In brief I got 4 different implements for what I considered a very good price.
I have most of the tractor drawn equipment I need but I've been looking for an alternative in the case of TEOTWAWKI situation, in the event fuel and modern parts become scarce or impossible to obtain. I have too much garden space to comfortably till by hand and my thinking has been that the only way I could guarantee continuance is to use animal power. I'm still hoping to buy a horse drawn sickle bar mower to be able to cut hay for said livestock (as well as for being able to feed livestock meant for food)
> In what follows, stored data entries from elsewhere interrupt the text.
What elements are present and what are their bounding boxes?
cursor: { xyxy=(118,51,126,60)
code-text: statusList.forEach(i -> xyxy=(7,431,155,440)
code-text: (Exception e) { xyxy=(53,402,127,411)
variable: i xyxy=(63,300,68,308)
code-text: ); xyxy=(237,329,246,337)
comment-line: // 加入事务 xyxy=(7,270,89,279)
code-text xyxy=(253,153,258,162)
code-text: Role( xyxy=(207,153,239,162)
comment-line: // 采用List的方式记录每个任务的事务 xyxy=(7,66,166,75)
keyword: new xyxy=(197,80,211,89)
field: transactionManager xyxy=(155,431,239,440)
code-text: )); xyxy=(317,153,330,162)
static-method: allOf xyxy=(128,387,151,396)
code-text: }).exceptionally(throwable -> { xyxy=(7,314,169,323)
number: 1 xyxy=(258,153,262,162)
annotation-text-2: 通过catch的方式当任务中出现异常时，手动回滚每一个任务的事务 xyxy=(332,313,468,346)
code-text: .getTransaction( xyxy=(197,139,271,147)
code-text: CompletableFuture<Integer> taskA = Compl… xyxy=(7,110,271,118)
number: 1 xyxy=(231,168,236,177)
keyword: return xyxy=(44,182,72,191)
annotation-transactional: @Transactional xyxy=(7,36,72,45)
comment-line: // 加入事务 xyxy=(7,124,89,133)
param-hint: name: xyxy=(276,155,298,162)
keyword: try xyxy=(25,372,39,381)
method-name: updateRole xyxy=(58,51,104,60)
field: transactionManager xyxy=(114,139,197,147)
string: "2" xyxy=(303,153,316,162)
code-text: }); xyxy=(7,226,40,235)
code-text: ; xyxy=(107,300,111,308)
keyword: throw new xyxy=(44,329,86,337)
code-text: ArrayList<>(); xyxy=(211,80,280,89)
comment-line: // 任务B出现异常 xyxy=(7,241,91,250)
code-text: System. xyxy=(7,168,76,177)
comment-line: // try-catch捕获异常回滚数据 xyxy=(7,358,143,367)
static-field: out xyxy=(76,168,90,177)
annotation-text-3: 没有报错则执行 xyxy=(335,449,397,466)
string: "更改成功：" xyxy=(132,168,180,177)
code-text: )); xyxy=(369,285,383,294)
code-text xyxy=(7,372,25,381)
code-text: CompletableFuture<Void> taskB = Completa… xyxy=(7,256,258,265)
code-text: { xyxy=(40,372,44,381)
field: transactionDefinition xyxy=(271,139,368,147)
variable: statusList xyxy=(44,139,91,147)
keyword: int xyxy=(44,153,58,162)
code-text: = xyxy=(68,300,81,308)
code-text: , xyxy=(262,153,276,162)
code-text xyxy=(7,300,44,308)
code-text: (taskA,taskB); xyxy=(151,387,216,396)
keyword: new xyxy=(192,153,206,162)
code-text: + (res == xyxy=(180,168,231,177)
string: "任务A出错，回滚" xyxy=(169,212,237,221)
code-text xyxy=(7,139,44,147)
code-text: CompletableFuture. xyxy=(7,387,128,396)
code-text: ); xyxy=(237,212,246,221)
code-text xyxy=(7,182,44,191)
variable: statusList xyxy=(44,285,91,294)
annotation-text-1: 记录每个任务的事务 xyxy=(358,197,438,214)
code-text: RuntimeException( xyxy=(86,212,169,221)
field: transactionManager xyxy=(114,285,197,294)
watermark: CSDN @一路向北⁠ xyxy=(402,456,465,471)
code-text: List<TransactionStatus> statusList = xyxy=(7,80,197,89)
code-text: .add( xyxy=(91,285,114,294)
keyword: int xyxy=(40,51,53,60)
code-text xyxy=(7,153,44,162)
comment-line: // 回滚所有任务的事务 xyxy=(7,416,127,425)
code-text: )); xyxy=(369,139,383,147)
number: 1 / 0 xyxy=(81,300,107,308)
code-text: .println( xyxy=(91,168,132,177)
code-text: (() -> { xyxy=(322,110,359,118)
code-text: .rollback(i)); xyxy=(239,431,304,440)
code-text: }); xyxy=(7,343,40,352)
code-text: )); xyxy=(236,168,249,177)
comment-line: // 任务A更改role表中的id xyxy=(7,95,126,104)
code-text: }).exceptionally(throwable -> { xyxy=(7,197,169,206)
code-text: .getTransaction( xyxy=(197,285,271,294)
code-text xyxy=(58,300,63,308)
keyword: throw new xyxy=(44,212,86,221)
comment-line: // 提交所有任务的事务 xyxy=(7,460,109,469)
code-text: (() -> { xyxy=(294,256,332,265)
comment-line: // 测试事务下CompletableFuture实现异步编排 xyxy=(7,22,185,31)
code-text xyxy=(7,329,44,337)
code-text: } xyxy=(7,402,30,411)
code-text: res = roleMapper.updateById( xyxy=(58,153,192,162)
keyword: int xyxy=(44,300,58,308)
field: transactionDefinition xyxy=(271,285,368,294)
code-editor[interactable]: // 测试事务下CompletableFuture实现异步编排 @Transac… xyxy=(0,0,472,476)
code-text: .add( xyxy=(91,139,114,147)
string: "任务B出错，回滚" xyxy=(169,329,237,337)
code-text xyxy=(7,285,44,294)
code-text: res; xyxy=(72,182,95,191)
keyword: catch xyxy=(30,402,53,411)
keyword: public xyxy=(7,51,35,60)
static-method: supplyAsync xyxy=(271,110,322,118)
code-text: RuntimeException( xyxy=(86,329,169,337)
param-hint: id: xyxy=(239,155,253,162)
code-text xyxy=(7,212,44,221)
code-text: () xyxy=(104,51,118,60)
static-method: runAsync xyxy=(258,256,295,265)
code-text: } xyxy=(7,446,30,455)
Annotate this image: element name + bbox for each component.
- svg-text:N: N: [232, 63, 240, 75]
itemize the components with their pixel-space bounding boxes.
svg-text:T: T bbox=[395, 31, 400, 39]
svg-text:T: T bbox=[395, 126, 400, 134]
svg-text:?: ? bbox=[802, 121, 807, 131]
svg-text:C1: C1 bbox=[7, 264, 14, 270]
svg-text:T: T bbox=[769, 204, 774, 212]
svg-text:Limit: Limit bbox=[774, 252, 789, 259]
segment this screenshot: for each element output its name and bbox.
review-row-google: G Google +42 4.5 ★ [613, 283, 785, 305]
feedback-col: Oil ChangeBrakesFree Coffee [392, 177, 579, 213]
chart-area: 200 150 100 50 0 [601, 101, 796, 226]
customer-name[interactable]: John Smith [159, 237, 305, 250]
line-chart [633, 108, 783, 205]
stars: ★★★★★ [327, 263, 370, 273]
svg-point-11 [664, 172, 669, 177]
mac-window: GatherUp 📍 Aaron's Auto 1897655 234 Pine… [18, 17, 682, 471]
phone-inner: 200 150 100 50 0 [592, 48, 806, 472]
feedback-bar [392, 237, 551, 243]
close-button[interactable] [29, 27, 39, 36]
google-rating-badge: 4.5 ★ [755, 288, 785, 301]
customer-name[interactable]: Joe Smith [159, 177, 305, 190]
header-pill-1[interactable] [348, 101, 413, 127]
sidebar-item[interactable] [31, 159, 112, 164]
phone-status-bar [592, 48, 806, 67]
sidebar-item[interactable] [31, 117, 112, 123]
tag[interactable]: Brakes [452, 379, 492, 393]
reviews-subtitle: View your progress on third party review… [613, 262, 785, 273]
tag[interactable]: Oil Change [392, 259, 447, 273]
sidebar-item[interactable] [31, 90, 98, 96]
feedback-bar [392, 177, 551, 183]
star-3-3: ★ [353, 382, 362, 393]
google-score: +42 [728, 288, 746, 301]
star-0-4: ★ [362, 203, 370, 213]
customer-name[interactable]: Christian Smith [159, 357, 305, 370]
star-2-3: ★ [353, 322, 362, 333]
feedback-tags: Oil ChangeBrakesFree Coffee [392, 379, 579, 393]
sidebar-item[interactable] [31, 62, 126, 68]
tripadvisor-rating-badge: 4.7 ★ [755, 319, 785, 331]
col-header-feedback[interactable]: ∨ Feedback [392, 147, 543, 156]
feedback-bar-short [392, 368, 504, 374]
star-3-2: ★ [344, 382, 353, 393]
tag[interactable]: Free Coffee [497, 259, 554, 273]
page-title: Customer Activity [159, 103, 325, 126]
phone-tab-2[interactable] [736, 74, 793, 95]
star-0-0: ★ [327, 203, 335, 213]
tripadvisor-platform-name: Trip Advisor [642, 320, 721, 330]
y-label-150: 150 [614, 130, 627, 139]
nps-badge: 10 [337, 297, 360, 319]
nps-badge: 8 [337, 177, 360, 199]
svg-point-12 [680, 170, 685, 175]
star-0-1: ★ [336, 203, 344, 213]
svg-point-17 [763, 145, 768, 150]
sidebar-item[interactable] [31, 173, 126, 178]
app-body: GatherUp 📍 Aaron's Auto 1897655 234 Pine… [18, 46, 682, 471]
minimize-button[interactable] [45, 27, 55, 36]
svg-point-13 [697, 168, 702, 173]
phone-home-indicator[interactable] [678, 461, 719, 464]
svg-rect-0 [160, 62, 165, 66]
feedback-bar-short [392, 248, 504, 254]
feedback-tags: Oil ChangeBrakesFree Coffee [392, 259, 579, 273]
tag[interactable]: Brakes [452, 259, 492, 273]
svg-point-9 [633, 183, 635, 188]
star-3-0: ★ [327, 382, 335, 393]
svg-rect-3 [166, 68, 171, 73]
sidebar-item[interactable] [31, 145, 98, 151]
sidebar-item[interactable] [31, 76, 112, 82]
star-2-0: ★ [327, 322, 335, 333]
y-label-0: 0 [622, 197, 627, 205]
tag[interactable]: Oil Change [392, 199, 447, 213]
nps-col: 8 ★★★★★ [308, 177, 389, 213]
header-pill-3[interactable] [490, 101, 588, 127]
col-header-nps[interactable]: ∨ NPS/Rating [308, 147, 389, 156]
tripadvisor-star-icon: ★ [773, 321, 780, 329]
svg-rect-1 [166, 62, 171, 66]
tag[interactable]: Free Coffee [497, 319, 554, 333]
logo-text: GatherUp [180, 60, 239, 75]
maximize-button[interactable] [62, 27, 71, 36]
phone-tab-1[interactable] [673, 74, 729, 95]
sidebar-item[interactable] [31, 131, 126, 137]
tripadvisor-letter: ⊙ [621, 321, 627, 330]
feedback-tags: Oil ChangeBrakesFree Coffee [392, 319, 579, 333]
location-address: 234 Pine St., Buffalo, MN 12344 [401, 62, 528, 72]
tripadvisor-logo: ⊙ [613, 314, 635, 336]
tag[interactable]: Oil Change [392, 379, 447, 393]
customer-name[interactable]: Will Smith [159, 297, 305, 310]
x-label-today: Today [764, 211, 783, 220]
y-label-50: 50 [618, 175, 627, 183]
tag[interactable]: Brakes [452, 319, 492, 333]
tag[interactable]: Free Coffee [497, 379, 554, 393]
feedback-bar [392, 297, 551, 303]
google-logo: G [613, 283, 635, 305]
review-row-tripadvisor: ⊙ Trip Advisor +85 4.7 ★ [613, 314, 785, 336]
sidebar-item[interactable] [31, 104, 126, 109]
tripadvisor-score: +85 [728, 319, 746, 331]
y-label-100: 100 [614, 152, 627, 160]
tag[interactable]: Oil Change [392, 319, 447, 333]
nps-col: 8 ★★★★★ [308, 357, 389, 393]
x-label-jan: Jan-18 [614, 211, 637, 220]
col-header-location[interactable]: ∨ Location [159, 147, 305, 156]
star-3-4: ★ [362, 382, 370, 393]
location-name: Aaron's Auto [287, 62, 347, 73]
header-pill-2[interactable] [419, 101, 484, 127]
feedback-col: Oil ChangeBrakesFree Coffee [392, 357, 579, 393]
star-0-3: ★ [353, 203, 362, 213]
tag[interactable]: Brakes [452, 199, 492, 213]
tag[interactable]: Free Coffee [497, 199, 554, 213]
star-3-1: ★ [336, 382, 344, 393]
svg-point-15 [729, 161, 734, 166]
Modern tractors (and other farm equipment) have gotten as complex as modern cars and totally computerized and need specialized computers to even work on them. In a real crisis much of it would be virtually worthless (as well as a fuel supply problem).

I have an idea that being able to farm on a scale large enough to feed a large group would be invaluable during said crisis so that has been my rationale for some time now to start leaning towards more natural sustainable methods. Farming with draft animals has been done sustainably for thousands of years and is still being done all over the world and even in the US by certain people and groups. Farming with engine powered machinery has gone on for only a little over a 100 years and in the last 20 years or so with the gross complexity that exists with modern equipment.

I'm not there yet but this recent purchase gives me a good feeling for the possibilites. Also I'm aware that relying on animal power is not just a piece of cake either but for thousands of years, farmers have managed sustainable agriculture using draft animals. Another small step in what I think might be a long term solution to potential problems.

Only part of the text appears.